Exercise description:
Your output must reproduce all the records below precisely and contain no pictures.

═════ Excerpted data

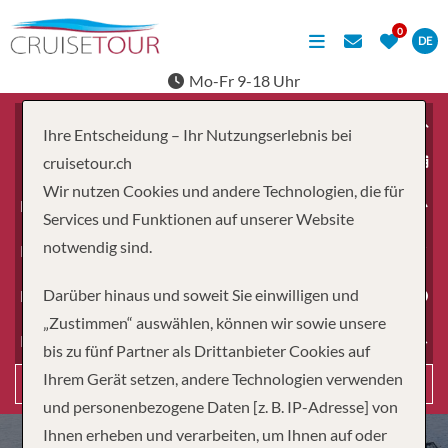
DE
Mo-Fr 9-18 Uhr
Ihre Entscheidung – Ihr Nutzungserlebnis bei
ab
cruisetour.ch
Wir nutzen Cookies und andere Technologien, die für
Erwachsene
Services und Funktionen auf unserer Website
notwendig sind.
Kinder
Darüber hinaus und soweit Sie einwilligen und
Dauer
„Zustimmen“ auswählen, können wir sowie unsere
Reiseart
bis zu fünf Partner als Drittanbieter Cookies auf
Ihrem Gerät setzen, andere Technologien verwenden
Suchen
und personenbezogene Daten [z. B. IP-Adresse] von
Ihnen erheben und verarbeiten, um Ihnen auf oder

══════════

Your response:
DE
Mo-Fr 9-18 Uhr
Ihre Entscheidung – Ihr Nutzungserlebnis bei
ab
cruisetour.ch
Wir nutzen Cookies und andere Technologien, die für
Erwachsene
Services und Funktionen auf unserer Website
notwendig sind.
Kinder
Darüber hinaus und soweit Sie einwilligen und
Dauer
„Zustimmen“ auswählen, können wir sowie unsere
Reiseart
bis zu fünf Partner als Drittanbieter Cookies auf
Ihrem Gerät setzen, andere Technologien verwenden
Suchen
und personenbezogene Daten [z. B. IP-Adresse] von
Ihnen erheben und verarbeiten, um Ihnen auf oder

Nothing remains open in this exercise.